Complex PTSD is widely recognized among trauma therapists, EMDR practitioners, and clinicians trained in somatic therapy and dialectical behavior therapy (DBT). However, it is not formally listed as its own diagnosis in the DSM, which can lead to confusion and misdiagnosis. Regardless, the term is extremely useful because the treatment needs can be very different from those of traditional PTSD.
So… How Do You Know If You Have Complex PTSD?
The simplest—and most complex—answer is this:
Have you experienced multiple traumatic events, especially across developmental years or within relationships?
Many people don’t recognize their experiences as traumatic because the trauma was normalized in their environment. For example:
-
A child raised with emotional abuse may assume that relationships are supposed to feel unstable or chaotic.
-
A person whose feelings were consistently minimized or dismissed growing up may believe expressing emotions is “wrong” or “too much.”
-
Someone who learned that their needs did not matter may grow up disconnected from their body, their boundaries, and their internal sense of safety.
This lack of recognition is incredibly common in clients I work with in both online sessions and in-person sessions across California. Often, they tell me, “I didn’t think that counted as trauma.”
But trauma is defined by its impact on you—not by whether the world or others label it as “big enough” or “valid enough.”
Try This Reflection Question
If you struggle to identify whether your experiences were traumatic, imagine your life story being told to someone else.
What parts of that story would that person identify as painful, unsafe, overwhelming, or disturbing?
Sometimes an external lens helps illuminate what we’ve had to normalize in order to survive.
How Complex PTSD Affects Daily Life
While PTSD treatment often centers around a single event, Complex PTSD treatment focuses on the global themes shaped by chronic trauma—such as trust, safety, identity, boundaries, and relational patterns.
Some common indicators of Complex PTSD include:
-
Intense distrust of others
-
Deep self-doubt or distrust of your own intuition
-
Chronic feelings of unsafety
-
Frequent dissociation or “checking out”
-
Expecting worst-case scenarios
-
Difficulty experiencing joy
-
Relationship struggles or patterns of attracting unsafe people
-
Global negativity about yourself, others, or the world
-
Emotional overwhelm across many areas of life
People with Complex PTSD often feel that every part of life is harder—relationships, work, school, self-care, decision-making, boundaries, and emotional regulation.

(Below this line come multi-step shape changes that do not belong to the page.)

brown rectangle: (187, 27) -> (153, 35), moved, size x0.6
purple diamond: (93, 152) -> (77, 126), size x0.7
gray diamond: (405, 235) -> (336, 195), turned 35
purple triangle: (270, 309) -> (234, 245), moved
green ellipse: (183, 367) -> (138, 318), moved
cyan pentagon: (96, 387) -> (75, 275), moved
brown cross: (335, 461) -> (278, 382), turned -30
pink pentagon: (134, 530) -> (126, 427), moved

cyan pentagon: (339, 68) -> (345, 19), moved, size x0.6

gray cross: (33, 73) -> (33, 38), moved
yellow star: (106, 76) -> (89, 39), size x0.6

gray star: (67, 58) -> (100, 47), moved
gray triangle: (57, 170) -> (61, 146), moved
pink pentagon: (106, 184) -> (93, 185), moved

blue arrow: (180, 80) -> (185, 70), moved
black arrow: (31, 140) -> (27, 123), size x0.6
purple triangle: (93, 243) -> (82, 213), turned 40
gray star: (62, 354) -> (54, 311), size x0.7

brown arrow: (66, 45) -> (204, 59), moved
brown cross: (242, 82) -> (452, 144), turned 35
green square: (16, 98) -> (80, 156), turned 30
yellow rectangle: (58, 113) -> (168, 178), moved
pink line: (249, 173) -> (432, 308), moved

Why Early Trauma Often Leads to Re-Traumatization
When trauma happens early, especially in childhood, it can distort your internal sense of safety. For example:
-
A child who experienced sexual abuse may grow up perceiving unsafe behaviors as “normal.”
-
A child who lived with emotional abuse may later tolerate unhealthy or narcissistic abuse in relationships.
-
Someone raised in chronic stress may feel strangely “at home” around chaos.

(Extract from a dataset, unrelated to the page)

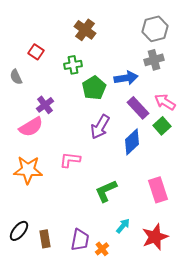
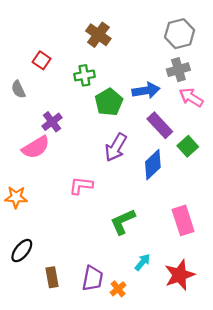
pink arrow: (165, 102) -> (191, 97), moved
orange star: (28, 170) -> (16, 197), moved, size x0.7
black ellipse: (19, 231) -> (22, 251), moved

The body recognizes familiarity. Without trauma-informed care and healing, people may unintentionally walk back into environments that replicate earlier wounds.
Complex PTSD and Other Diagnoses
Complex PTSD symptoms can overlap with:
-
Borderline Personality Disorder
-
Bipolar Disorder
-
Anxiety disorders
-
Depression
-
Relationship trauma patterns
-
Features that develop from long-term emotional abuse or narcissistic abuse
This is why accurate assessment and trauma-informed treatment matter.

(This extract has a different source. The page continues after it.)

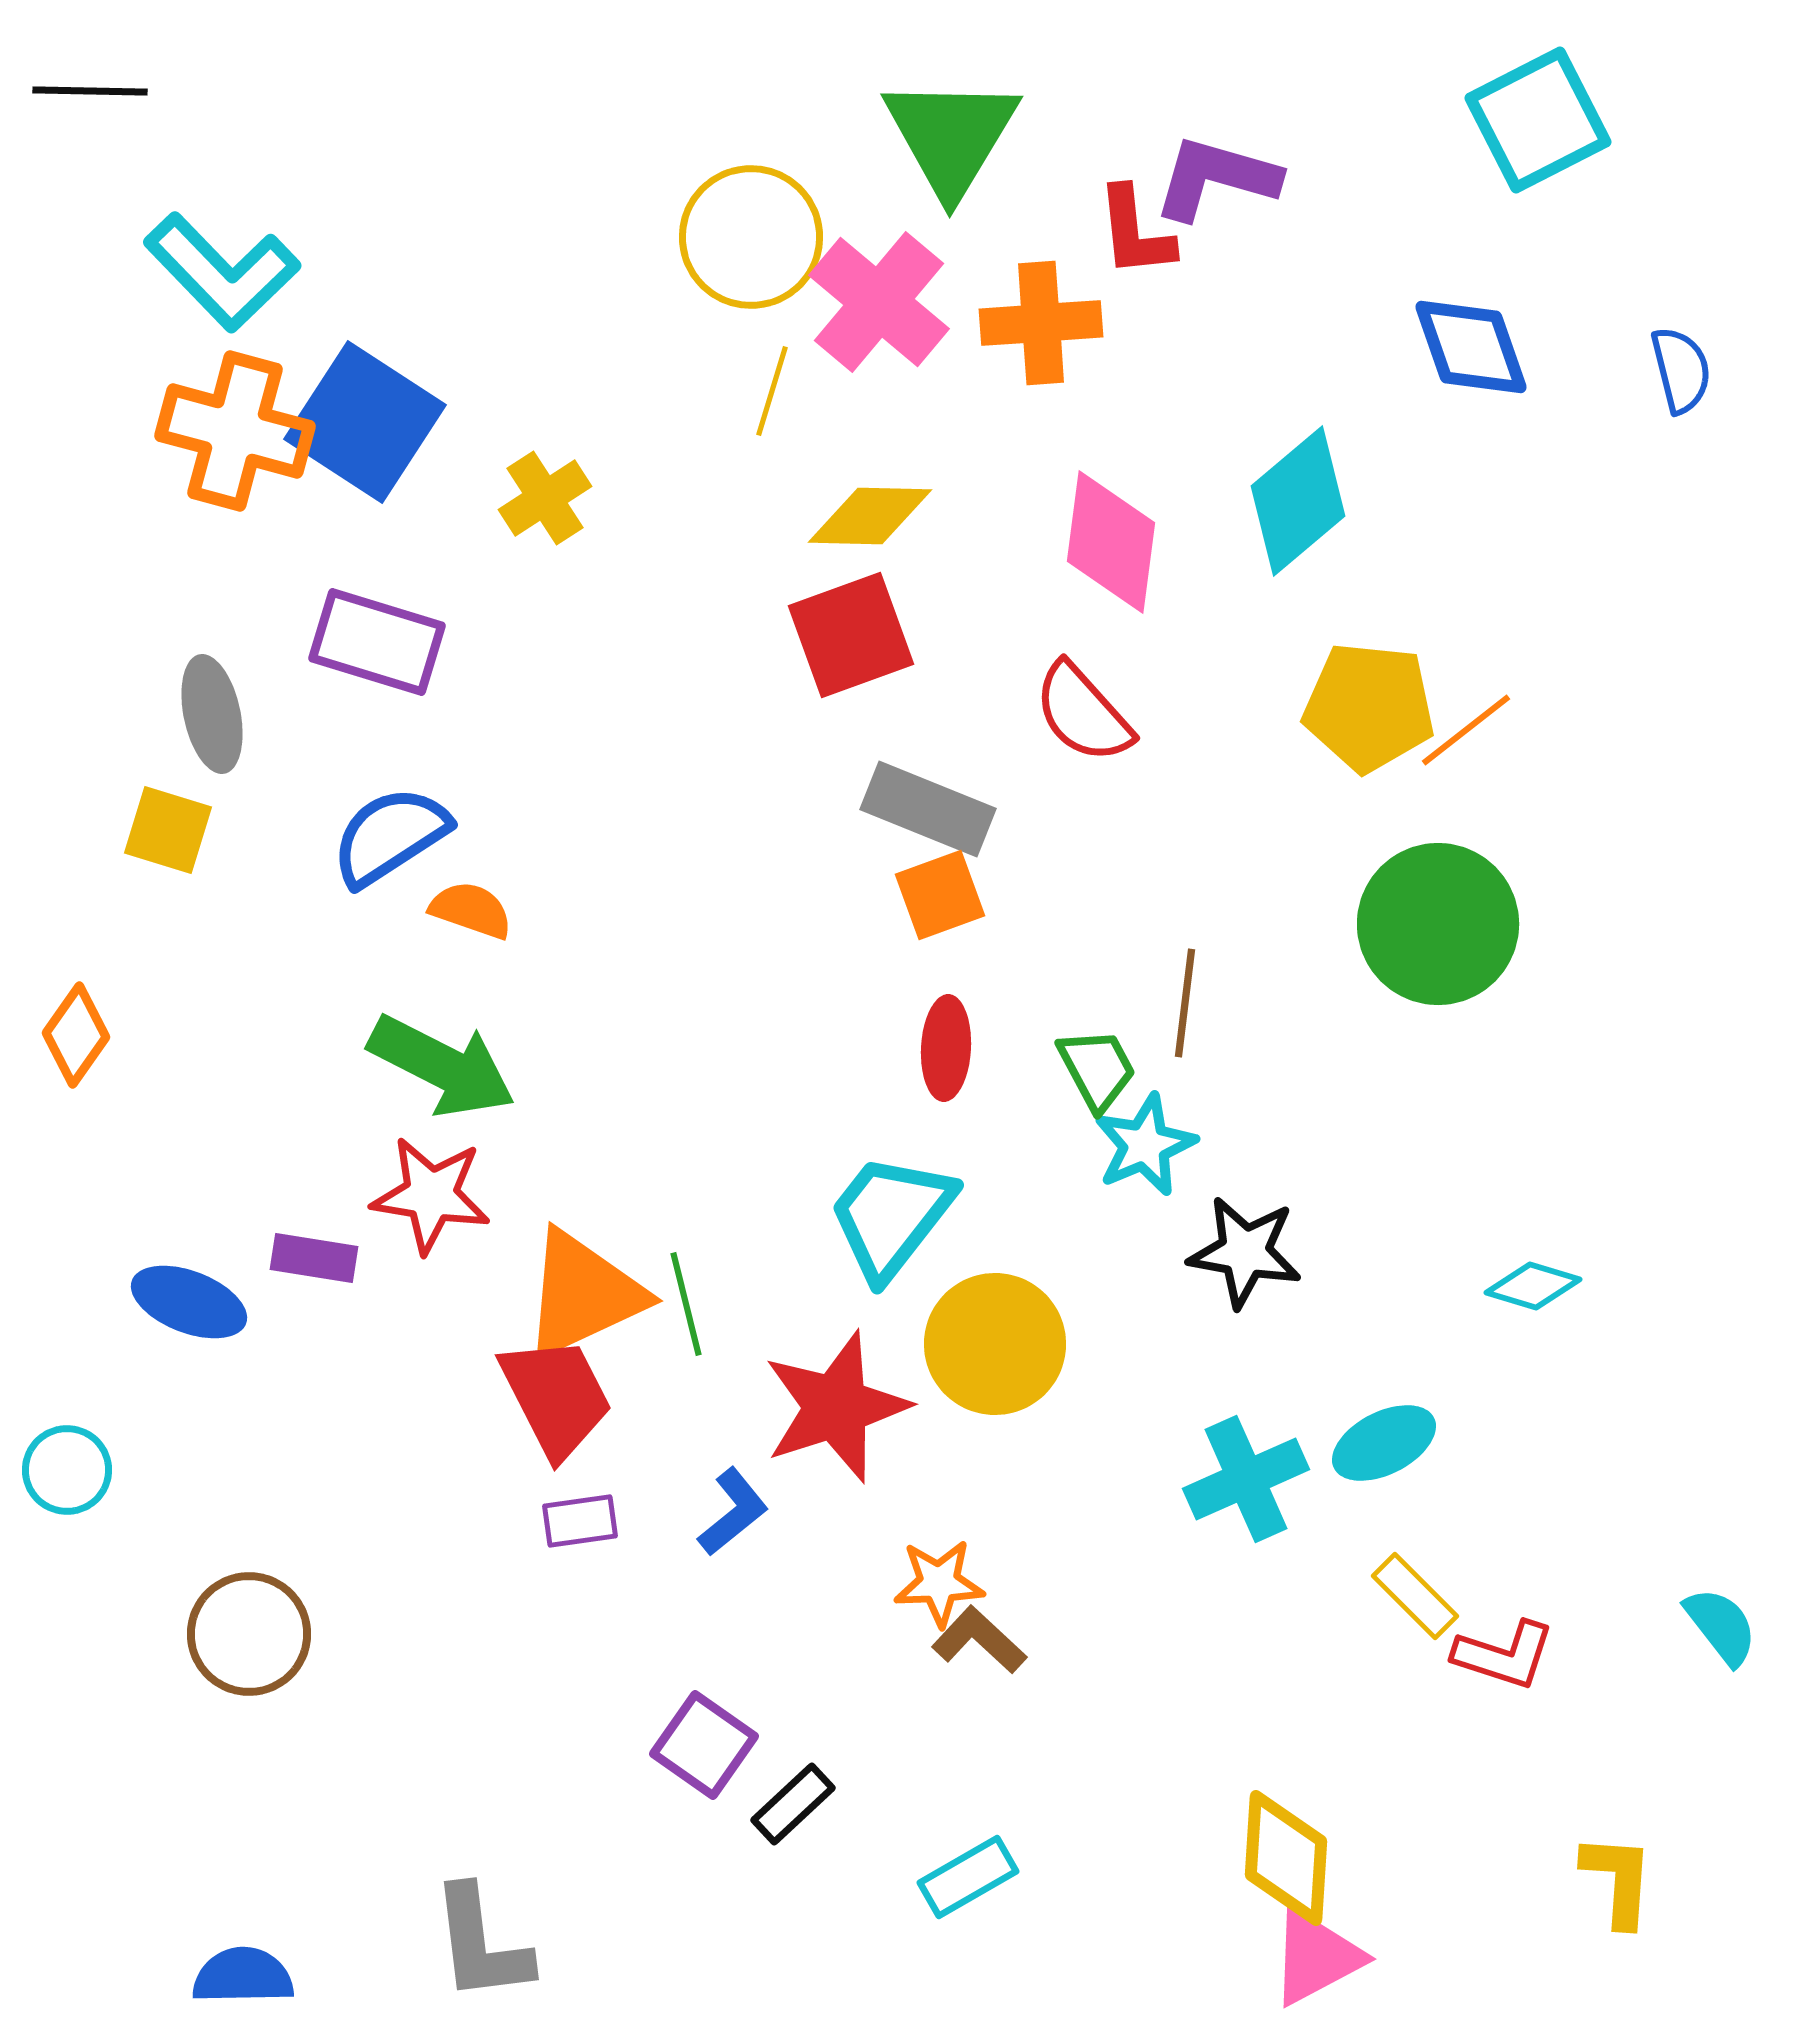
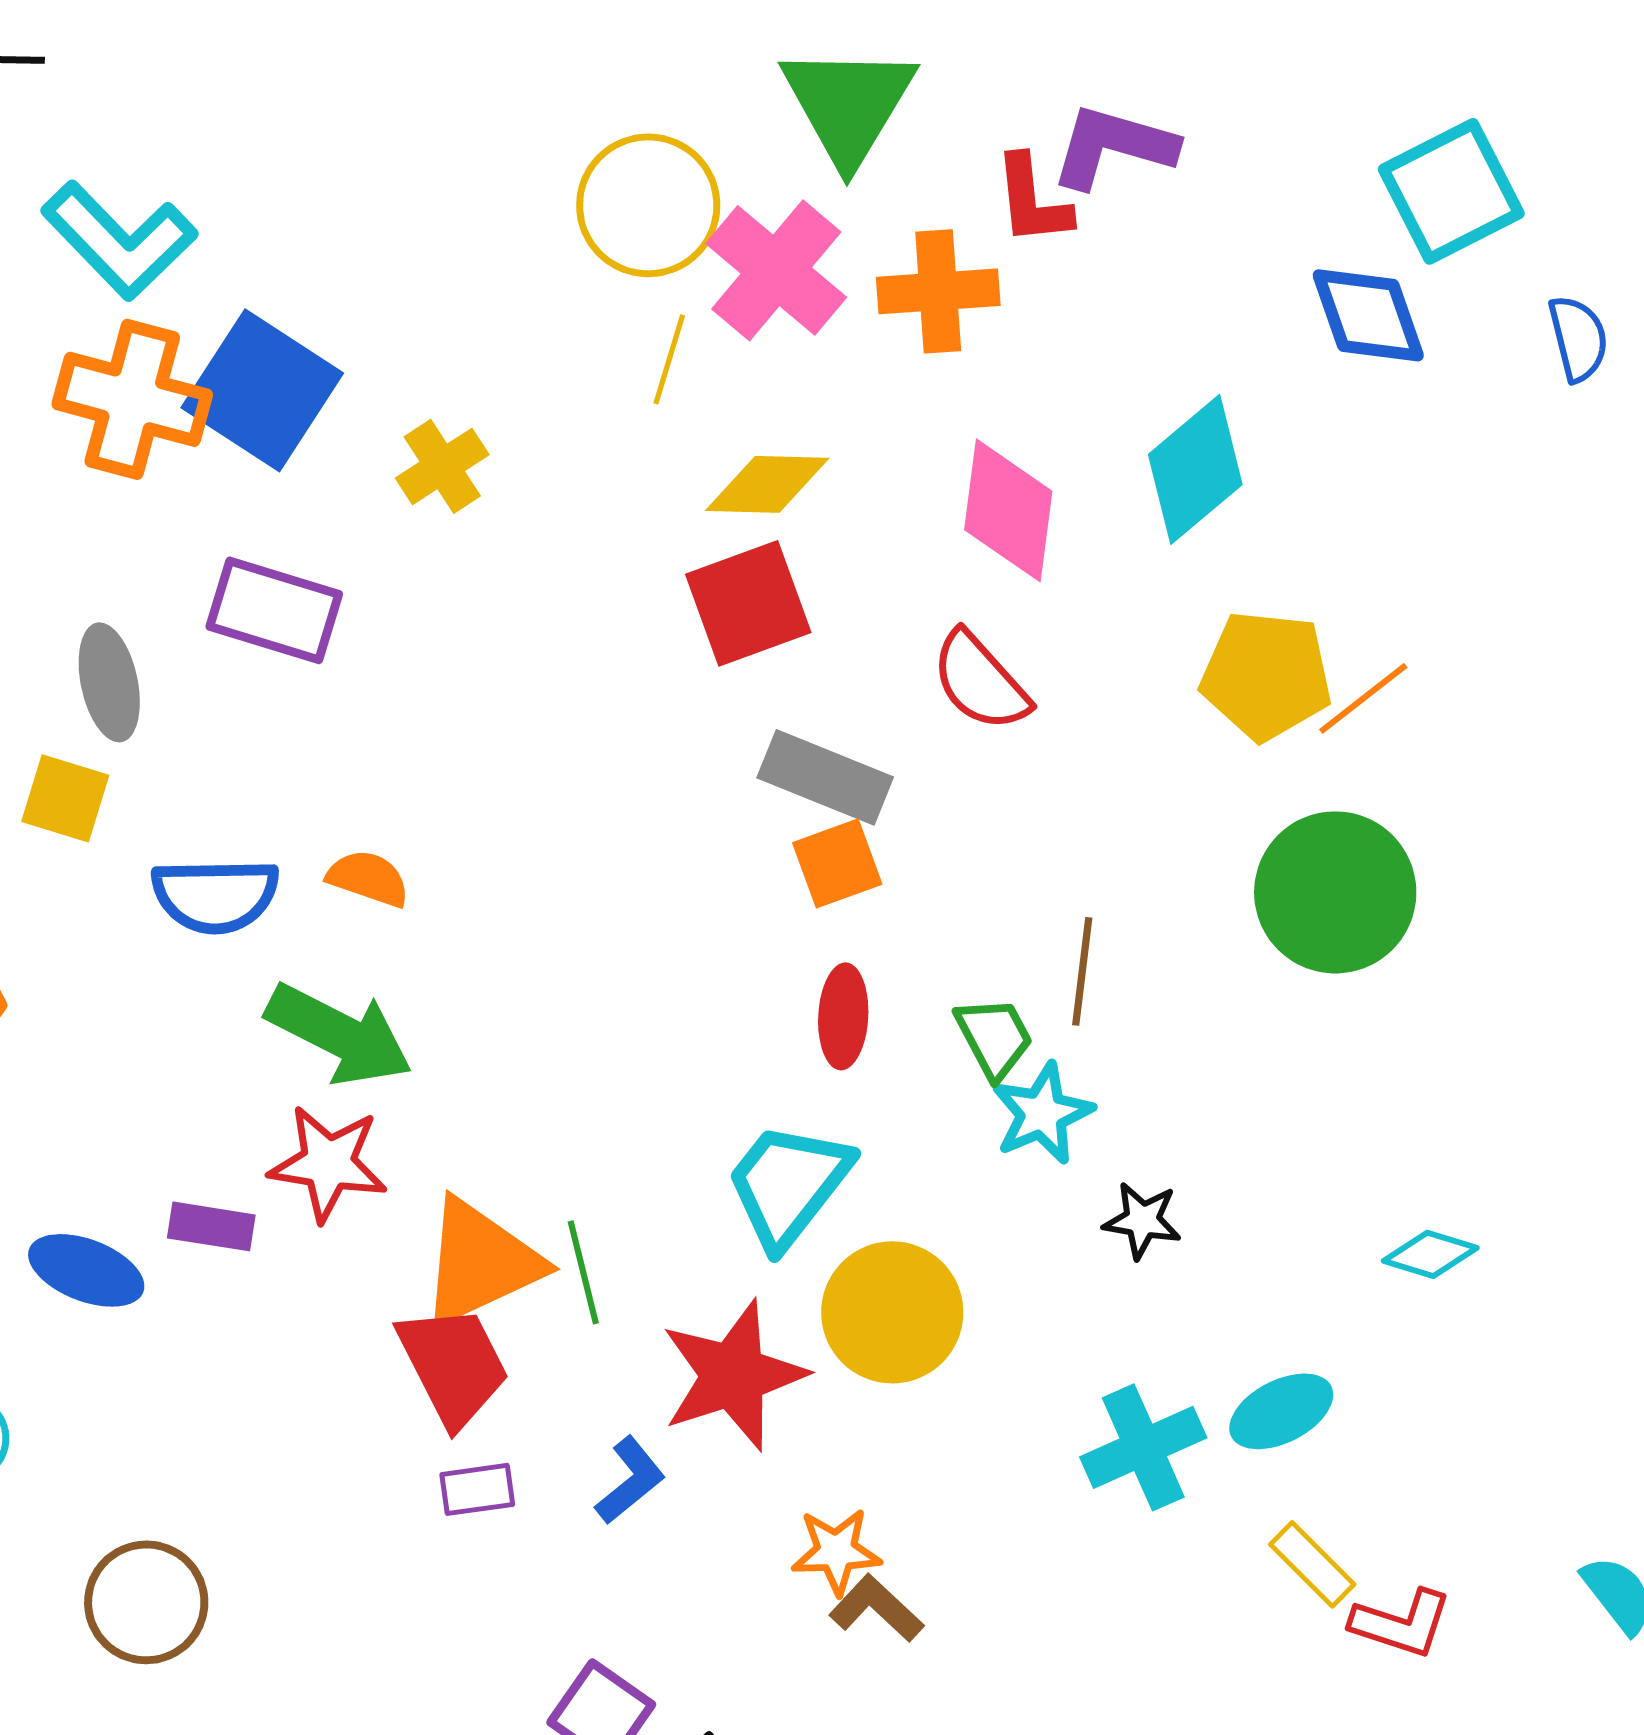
cyan square: (1538, 120) -> (1451, 191), moved
blue semicircle: (390, 836) -> (215, 895), moved, turned -148
black star: (1245, 1252) -> (1142, 1220), size x0.7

Healing Is Absolutely Possible
As a trauma therapist trained in EMDR therapy, somatic trauma therapy, and mindfulness-based approaches, I help clients across Westlake Village, Thousand Oaks, Agoura Hills, Calabasas, Ventura, Los Angeles, and the broader California community explore the root of their symptoms—not just the surface-level behaviors.
Understanding the distinction between PTSD and Complex PTSD allows us to map the right path toward healing. Whether you’re navigating emotional abuse, sexual abuse, relationship trauma, or long-term attachment wounds, you deserve support that honors the complexity of your experiences.
Complex PTSD does not have to be “complex”—it’s a story that can be rewritten.